Elaine dos Santos | Professora Doutora em Letras (UFSM)

Matéria Publicada em: 16/05/2022
Elaine dos Santos | Professora Doutora em Letras (UFSM).

Conversava, hoje cedo, com um amigo que reside no norte de Mato Grosso. Como qualquer conversa banal, iniciei comentando sobre “frio de renguear cusco” e ele disse-me que, por enquanto, ainda estava “em manga de camisa”, mas que se avizinhava uma “friaca” de dez graus. Eita, que baita frio!

A nossa conversa, claro, enveredou pela diversidade que compõe o nosso país: clima, tipo de solo, produtos cultivados, hábitos alimentares, vestimentas, crenças sob influência popular, tradições etc.

Como professora de Literatura, acabei referindo o esforço dos poetas e prosadores do Romantismo, cujas datas fixadas pela tradição são 1836 (para início) e 1881 (para término), para a definição de uma identidade nacional. Especialmente, José de Alencar esmerou-se na busca pela demarcação daqueles caracteres que nos diferenciariam em relação a Portugal, a metrópole da qual recém havíamos nos emancipado: o habitante nativo, o índio, representado por Peri, em O guarani, e Iracema, no romance homônimo, mas também pela vigorosa natureza.

Alencar, além disso, procurou fixar os tipos regionais: o sertanejo, o gaúcho são os dois mais conhecidos. Quem lê um, leu o outro. A abertura do seu romance O gaúcho nada mais é que a descrição de uma rica praia nordestina. Aliás, sempre é bom referir que a publicação de O gaúcho provocou revolta entre escritores gaúchos, integrantes da Sociedade Partenon Literário em Porto Alegre, afinal, segundo eles, gaúcho não monta égua, como Manoel Canho, o protagonista de Alencar, montava a égua Morena. Em razão disso, Apolinário Porto Alegre teria escrito O Vaqueano para “corrigir os erros alencarianos” sobre o verdadeiro gaúcho.

O movimento modernista de 1922 tentou superar essa ideia de um Brasil único, idêntico, mas, entre nosso povo, parece que, por vezes, a concepção de que somos todos iguais permanece, a par do preconceito, por exemplo, com “os catarinas”, como reza a piada: “deram duas tartarugas para um catarina cuidar, uma das tartarugas fugiu”, o que, vergonhosamente, faz crer que quem nasceu em Santa Catarina seria mais lento que os demais brasileiros ou ainda aquela coisa horrorosa que alguns entre nós dizem que nordestinos não trabalham, apenas fazem festa. Como somos capazes de julgar a nossa própria gente!

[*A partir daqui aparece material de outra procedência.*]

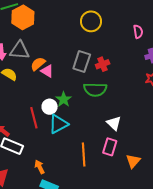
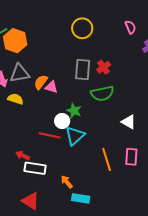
red line: (34, 118) -> (50, 135), turned -50
pink rectangle: (110, 147) -> (131, 157), moved

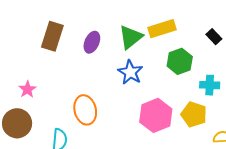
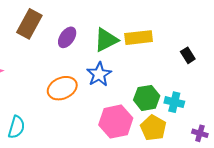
green hexagon: (180, 61) -> (147, 98), moved
orange ellipse: (85, 110) -> (62, 88), moved, turned 68

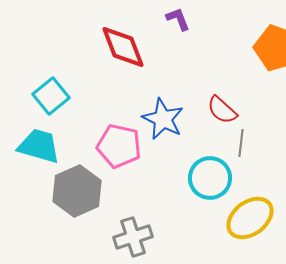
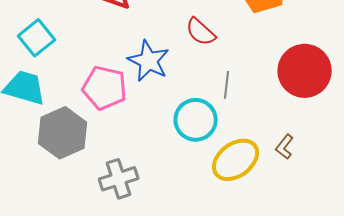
red semicircle: (222, 110) -> (201, 32), moved

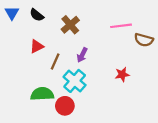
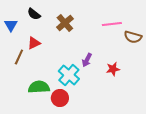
blue triangle: (12, 13) -> (11, 25), moved
purple arrow: (82, 55) -> (87, 60), moved
brown line: (55, 62) -> (19, 57), moved

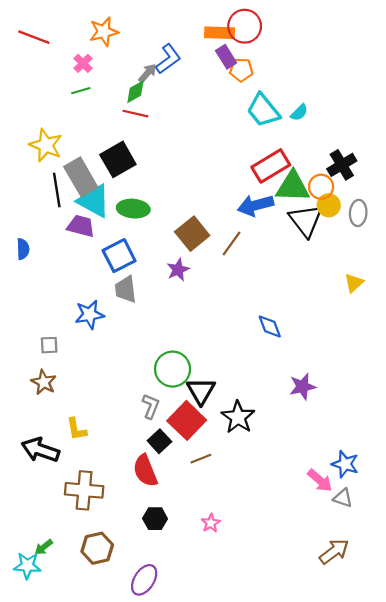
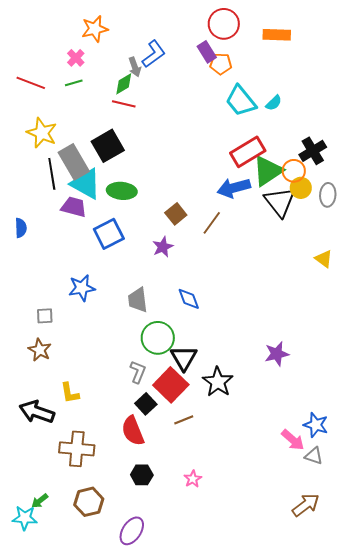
orange rectangle: (219, 33) -> (277, 35), moved
red line: (34, 37) -> (31, 83), moved
gray arrow: (147, 73) -> (135, 67), turned 120
green triangle: (293, 187) -> (268, 171), turned -36
brown square: (192, 234) -> (176, 214), size x0.7
yellow triangle: (354, 283) -> (324, 259), turned -42
gray trapezoid: (126, 289) -> (138, 300), moved
blue diamond: (270, 327) -> (189, 299), moved

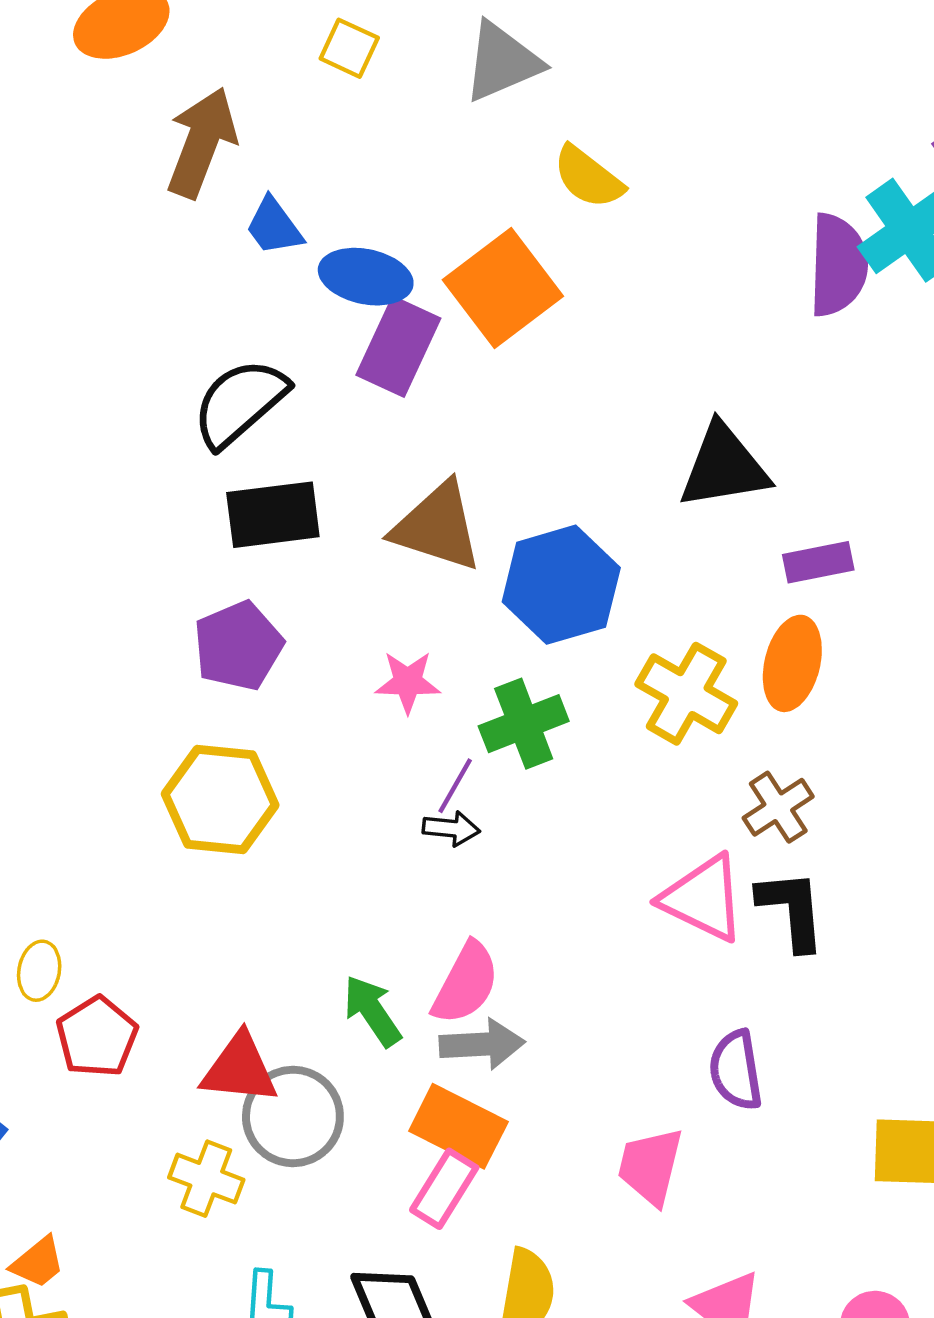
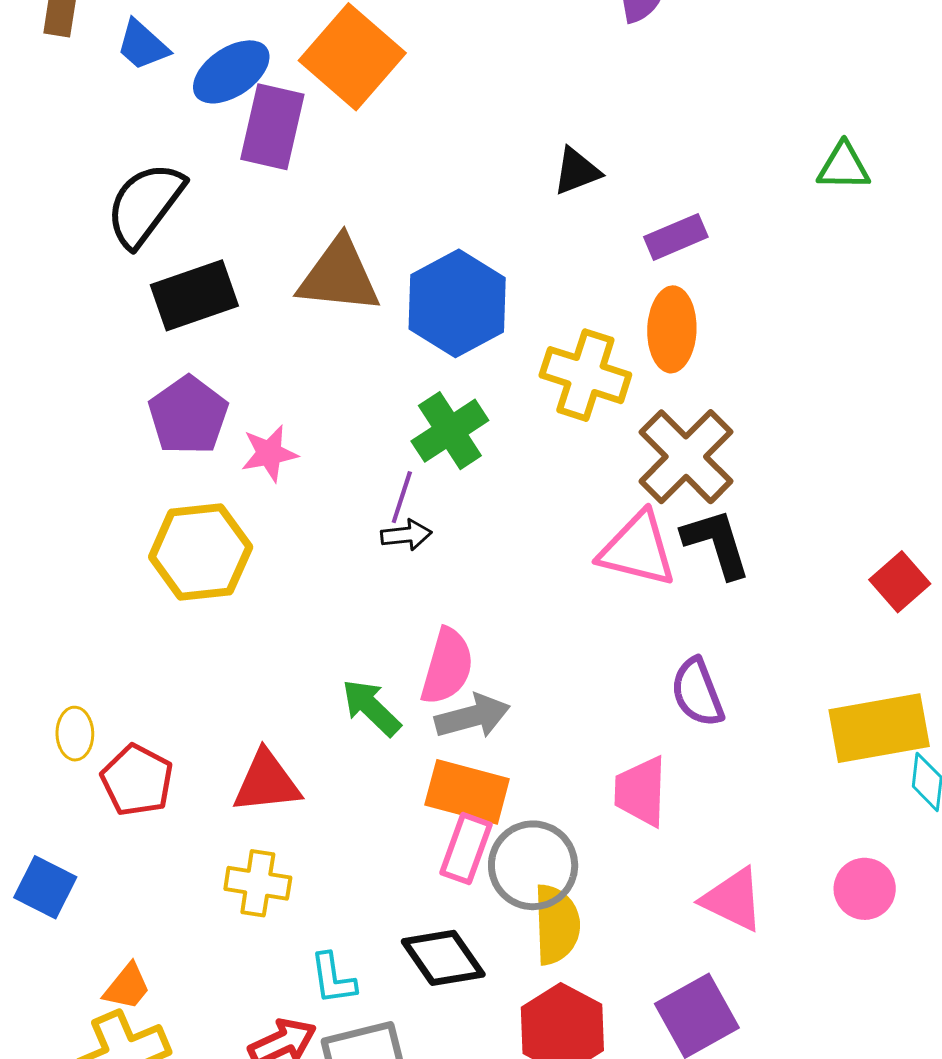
blue ellipse: (366, 277) -> (231, 72), turned -34
black triangle: (724, 467) -> (577, 171), size x0.6
pink star: (408, 682) -> (269, 453), moved
brown cross: (778, 807) -> (686, 457), size x1.6
gray circle: (293, 1116) -> (533, 865), moved

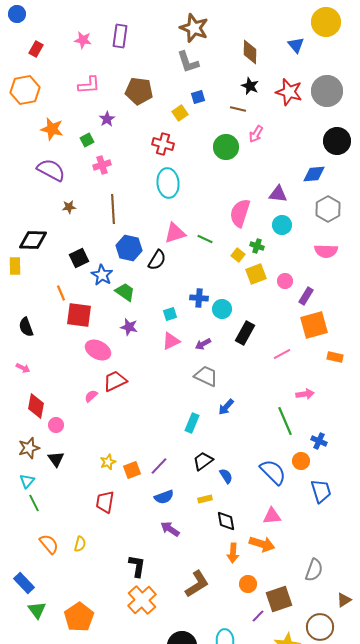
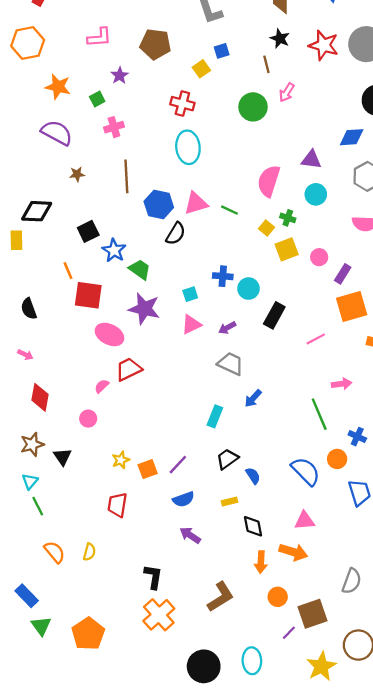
brown line: (238, 109) -> (266, 64), turned 63
blue hexagon: (129, 248) -> (159, 204), moved
purple star: (129, 327) -> (144, 309), size x1.6
pink circle: (56, 425) -> (88, 419), moved

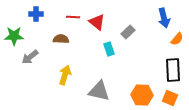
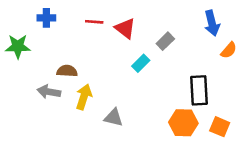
brown semicircle: (61, 39) -> (67, 71), moved
cyan rectangle: (109, 49) -> (141, 63), turned 64
gray arrow: (30, 57) -> (49, 92), moved, turned 48
black rectangle: (173, 70) -> (199, 90), moved
gray triangle: (99, 91) -> (114, 118), moved, size x0.7

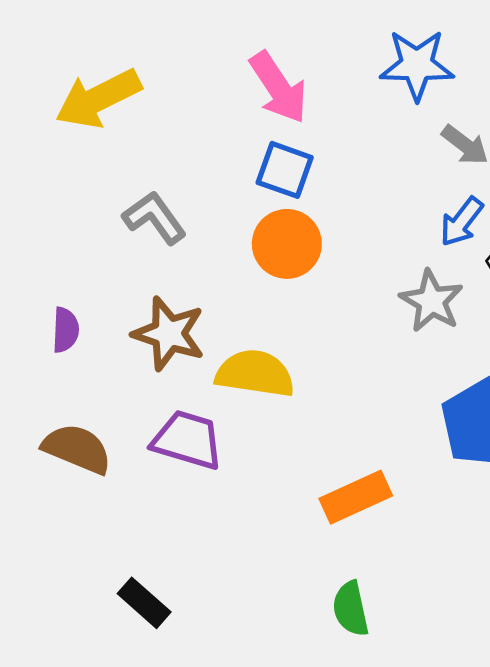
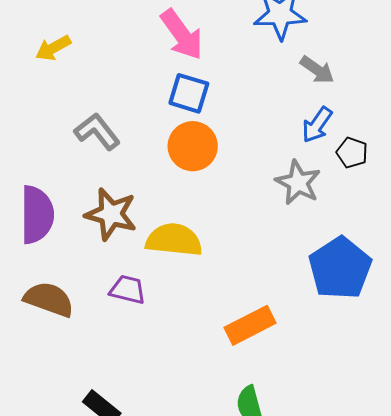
yellow arrow: (98, 98) -> (53, 48), size x0.6
purple semicircle: (66, 330) -> (37, 215), size x1.8
purple trapezoid: (187, 440) -> (128, 290), size x0.7

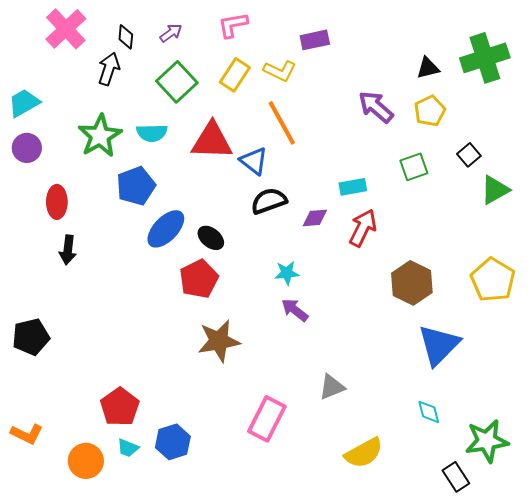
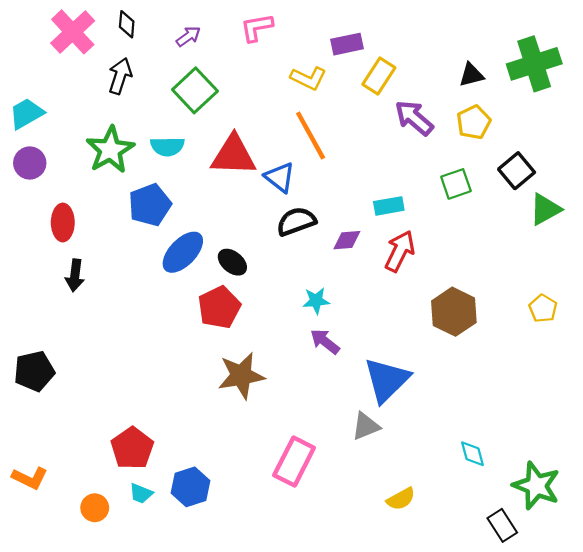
black diamond: (126, 37) -> (127, 24), moved
yellow rectangle: (235, 75) -> (379, 76), moved
black square: (469, 155) -> (517, 171), size x1.4
yellow pentagon: (493, 280) -> (543, 308), size x0.6
blue triangle: (439, 345) -> (387, 380), moved
green star: (487, 441) -> (536, 486), turned 30
yellow semicircle: (364, 453) -> (401, 499), size x0.7
orange circle: (86, 461) -> (95, 508), size x0.7

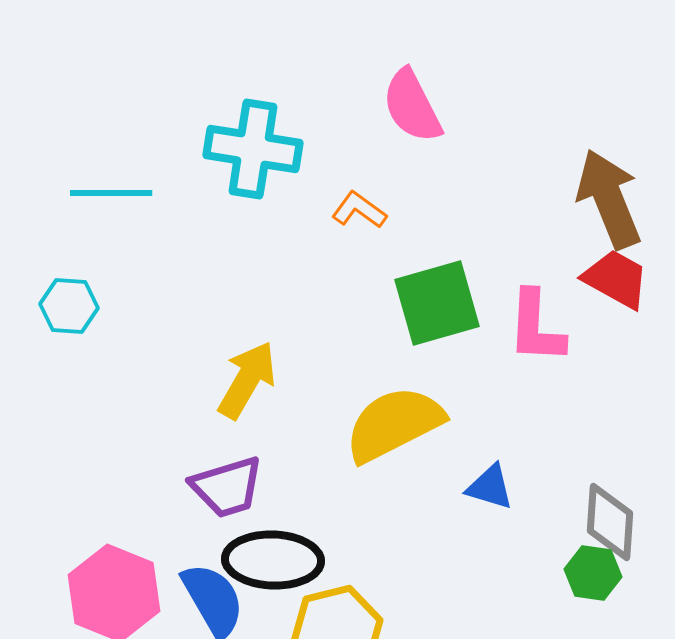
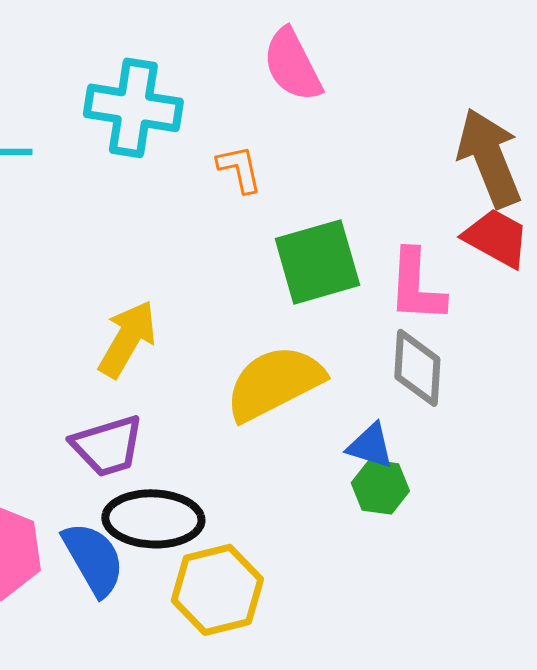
orange L-shape: (359, 210) -> (239, 169), turned 42
gray diamond: (610, 522) -> (417, 368), moved
green hexagon: (593, 573) -> (380, 487), moved

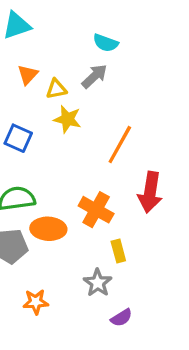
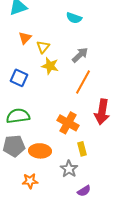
gray arrow: (94, 76) -> (80, 55), moved
yellow triangle: (56, 89) -> (43, 47), turned -40
orange ellipse: (48, 229) -> (40, 151), moved

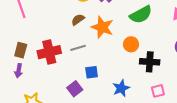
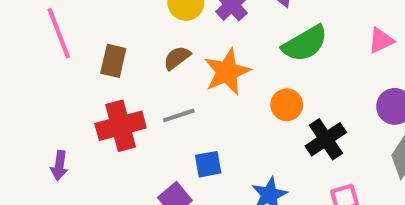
orange star: (102, 27) -> (227, 72), turned 30
brown rectangle: (21, 50) -> (113, 61), moved
black cross: (150, 62) -> (326, 139), turned -36

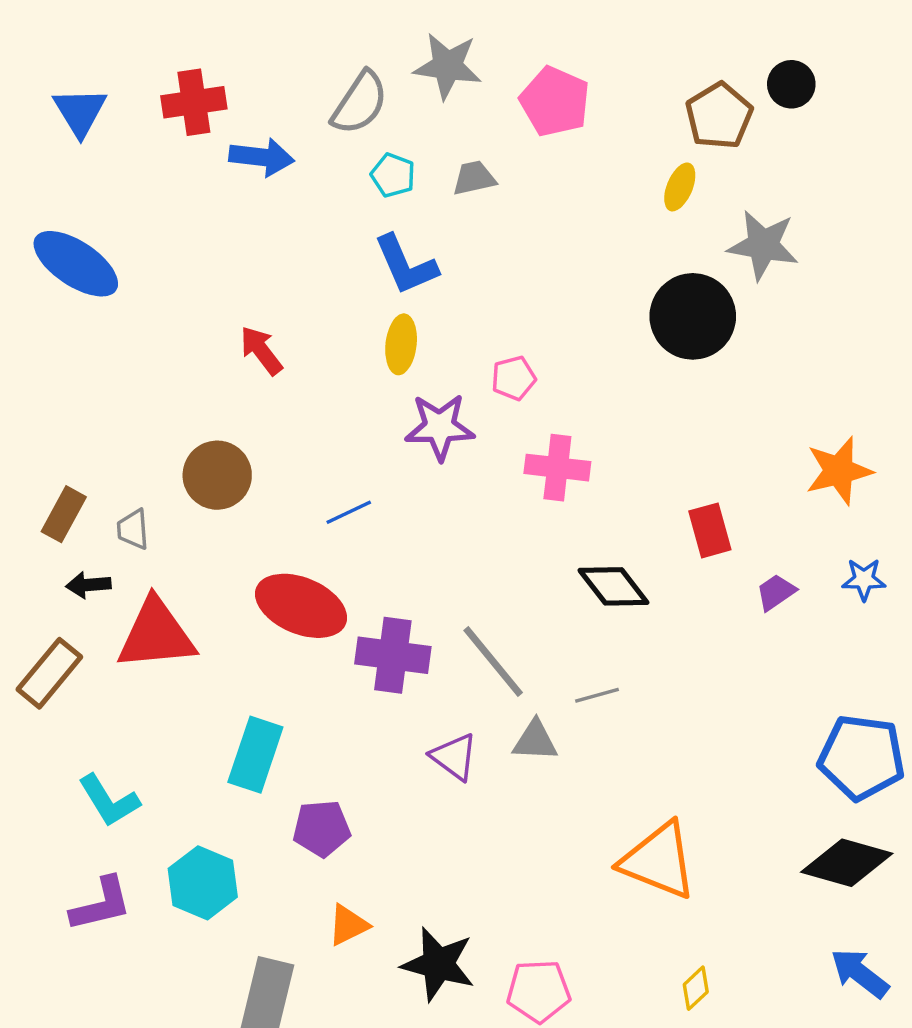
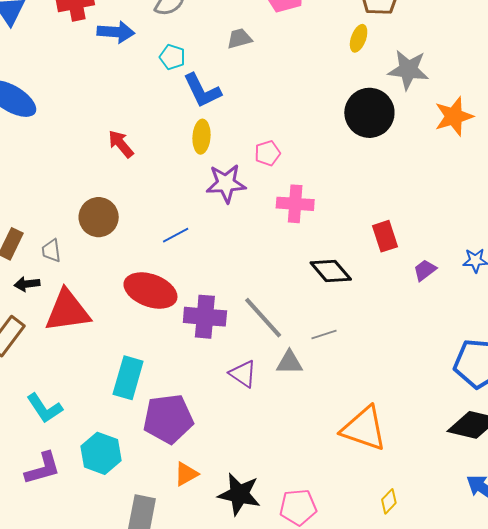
cyan pentagon: (393, 175) -> (172, 57), moved
orange star: (839, 471) -> (454, 116), moved
purple pentagon: (322, 828) -> (168, 419), size x1.5

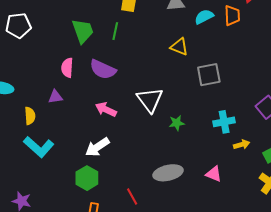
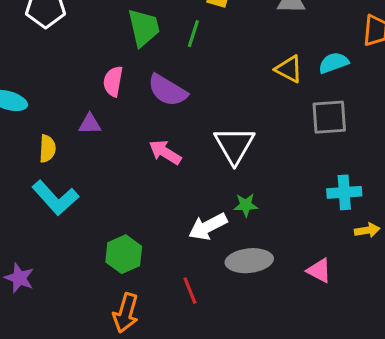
cyan semicircle: (204, 17) -> (334, 63), moved
green star: (177, 123) -> (246, 205), moved
white arrow: (97, 147) -> (208, 227), moved

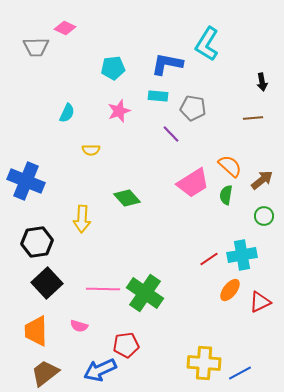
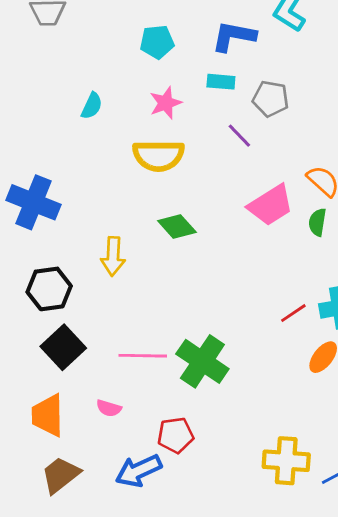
yellow semicircle: (91, 150) -> (158, 156), moved, size x2.0

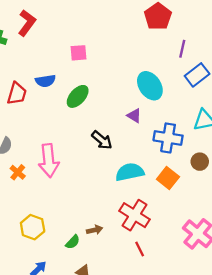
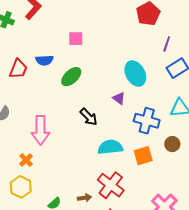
orange cross: (18, 172) -> (26, 160), moved
orange square: (168, 178) -> (143, 156), turned 30
brown arrow: (95, 230) -> (85, 198), moved

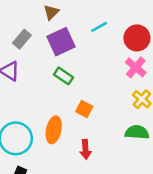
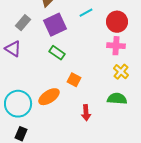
pink cross: (136, 67) -> (116, 46), turned -36
orange ellipse: (54, 130) -> (49, 97), turned 45
red arrow: (86, 149) -> (86, 113), moved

Trouxe essa reflexão para enfatizar as dificuldades que temos para lidar com o diferente. Desconhecemos exatamente as diferenças entre aqueles que nasceram sob a mesma bandeira pátria que nós, que moram nos mais diversos rincões do país, muitas vezes sem acesso à energia elétrica ou água potável, com estradas de péssima qualidade, porém, estamos ávidos para taxá-los como preguiçosos, burros, violentos. Como faz falta uma educação mais inclusiva, em uma sociedade mais tolerante com aqueles que são filhos da mesma pátria. Como perdemos tempo ao odiar venezuelanos, senegaleses, haitianos, ao mesmo tempo, em que nivelamos todos os seres humanos numa régua por baixo, apenas porque não tiveram a “sorte” de nascerem “no verde pampa”, sob esse clima que Auguste Saint Hilaire, o mais importante viajante francês do século XIX, definiu como impossível à vida, porque, afinal, abriga as quatro estações do ano em 24 horas, mas nós teimamos e, agora, começa o período implacável das rinites, sinusites, amigdalites.